- **DATA PROVIDED**
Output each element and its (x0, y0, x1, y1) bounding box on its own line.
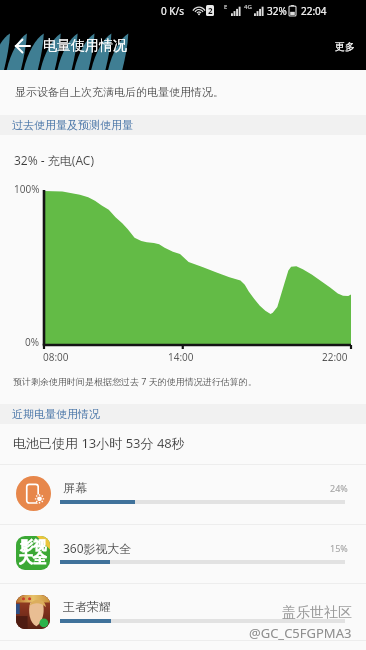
staticText: 2 (208, 5, 213, 16)
staticText: 0 K/s (161, 4, 185, 18)
staticText: 预计剩余使用时间是根据您过去 7 天的使用情况进行估算的。 (13, 375, 257, 387)
staticText: 显示设备自上次充满电后的电量使用情况。 (15, 85, 224, 99)
button[interactable]: Back (3, 22, 41, 70)
button[interactable]: 影视 (0, 524, 366, 583)
staticText: 08:00 (43, 350, 69, 364)
staticText: 14:00 (168, 350, 194, 364)
button[interactable]: 王者荣耀 (0, 583, 366, 640)
staticText: 过去使用量及预测使用量 (12, 118, 133, 132)
staticText: 近期电量使用情况 (12, 407, 100, 421)
staticText: 更多 (335, 40, 355, 53)
staticText: 22:00 (322, 350, 348, 364)
staticText: 32% (267, 4, 287, 18)
staticText: @GC_C5FGPMA3 (249, 624, 352, 642)
staticText: 电量使用情况 (43, 37, 127, 55)
staticText: 22:04 (301, 4, 327, 18)
staticText: 王者荣耀 (63, 599, 111, 614)
staticText: E (224, 3, 228, 11)
staticText: 影视 (20, 537, 46, 553)
staticText: 24% (330, 482, 348, 494)
staticText: 大全 (19, 550, 47, 567)
staticText: 15% (330, 542, 348, 554)
staticText: 盖乐世社区 (282, 604, 352, 622)
staticText: 电池已使用 13小时 53分 48秒 (13, 434, 185, 452)
button[interactable]: 更多 (324, 25, 366, 68)
staticText: 4G (244, 3, 252, 11)
staticText: 屏幕 (63, 480, 87, 495)
staticText: 0% (25, 335, 40, 349)
staticText: 32% - 充电(AC) (14, 152, 95, 168)
staticText: 360影视大全 (63, 540, 132, 556)
button[interactable]: 屏幕 (0, 464, 366, 524)
staticText: 100% (14, 182, 40, 196)
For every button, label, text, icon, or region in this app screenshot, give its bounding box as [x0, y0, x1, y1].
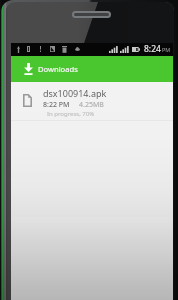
staticText: 4.25MB [79, 100, 104, 110]
other: Downloads [24, 63, 33, 75]
button[interactable]: Downloads [11, 56, 173, 82]
staticText: PM [162, 46, 171, 53]
button[interactable]: dsx100914.apk [11, 82, 173, 120]
staticText: Downloads [38, 64, 78, 74]
staticText: 8:22 PM [43, 100, 70, 110]
staticText: In progress, 70% [47, 110, 95, 118]
staticText: dsx100914.apk [43, 87, 107, 99]
staticText: 8:24 [144, 43, 161, 55]
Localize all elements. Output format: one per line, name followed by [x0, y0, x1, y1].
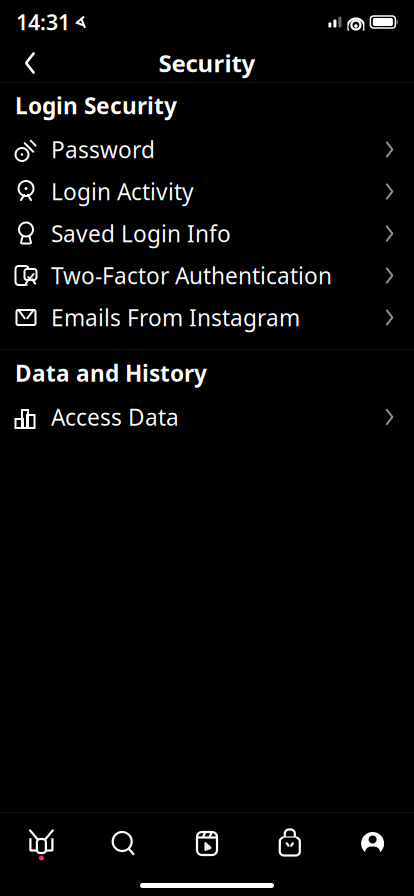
- button[interactable]: Search: [83, 818, 166, 868]
- button[interactable]: Back: [8, 41, 52, 85]
- staticText: Saved Login Info: [51, 218, 231, 248]
- staticText: Password: [51, 134, 155, 164]
- staticText: Two-Factor Authentication: [51, 260, 332, 290]
- staticText: Security: [158, 47, 256, 79]
- button[interactable]: Access Data: [0, 396, 414, 438]
- staticText: Login Activity: [51, 176, 194, 206]
- staticText: 14:31: [16, 8, 70, 36]
- button[interactable]: Emails From Instagram: [0, 296, 414, 338]
- staticText: Data and History: [15, 358, 207, 388]
- staticText: Login Security: [15, 90, 177, 120]
- staticText: Access Data: [51, 402, 179, 432]
- button[interactable]: Home: [0, 818, 83, 868]
- button[interactable]: Two-Factor Authentication: [0, 254, 414, 296]
- button[interactable]: Password: [0, 128, 414, 170]
- button[interactable]: Login Activity: [0, 170, 414, 212]
- button[interactable]: Profile: [331, 818, 414, 868]
- button[interactable]: Shop: [248, 818, 331, 868]
- button[interactable]: Reels: [166, 818, 248, 868]
- button[interactable]: Saved Login Info: [0, 212, 414, 254]
- staticText: Emails From Instagram: [51, 302, 300, 332]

- **BRIEF**
In the copy, leave out all pictures, and retype exactly each line from the one with "For every button, label, text, icon, or" through the last line of the entries.

- **THE COMPLETED TASK**
For every button, label, text, icon, or region in this app screenshot, give its bounding box as [x0, y0, x1, y1].
staticText: 4.25MB [79, 100, 104, 110]
other: Downloads [24, 63, 33, 75]
button[interactable]: Downloads [11, 56, 173, 82]
staticText: PM [162, 46, 171, 53]
button[interactable]: dsx100914.apk [11, 82, 173, 120]
staticText: Downloads [38, 64, 78, 74]
staticText: 8:22 PM [43, 100, 70, 110]
staticText: In progress, 70% [47, 110, 95, 118]
staticText: dsx100914.apk [43, 87, 107, 99]
staticText: 8:24 [144, 43, 161, 55]
Localize all elements. Output format: one per line, name followed by [x0, y0, x1, y1].
- button[interactable]: Search: [83, 818, 166, 868]
- button[interactable]: Back: [8, 41, 52, 85]
- staticText: Saved Login Info: [51, 218, 231, 248]
- staticText: Password: [51, 134, 155, 164]
- staticText: Two-Factor Authentication: [51, 260, 332, 290]
- staticText: Security: [158, 47, 256, 79]
- button[interactable]: Access Data: [0, 396, 414, 438]
- staticText: Login Activity: [51, 176, 194, 206]
- staticText: 14:31: [16, 8, 70, 36]
- button[interactable]: Emails From Instagram: [0, 296, 414, 338]
- staticText: Data and History: [15, 358, 207, 388]
- staticText: Login Security: [15, 90, 177, 120]
- staticText: Access Data: [51, 402, 179, 432]
- button[interactable]: Home: [0, 818, 83, 868]
- button[interactable]: Two-Factor Authentication: [0, 254, 414, 296]
- button[interactable]: Password: [0, 128, 414, 170]
- button[interactable]: Login Activity: [0, 170, 414, 212]
- button[interactable]: Profile: [331, 818, 414, 868]
- button[interactable]: Shop: [248, 818, 331, 868]
- button[interactable]: Reels: [166, 818, 248, 868]
- button[interactable]: Saved Login Info: [0, 212, 414, 254]
- staticText: Emails From Instagram: [51, 302, 300, 332]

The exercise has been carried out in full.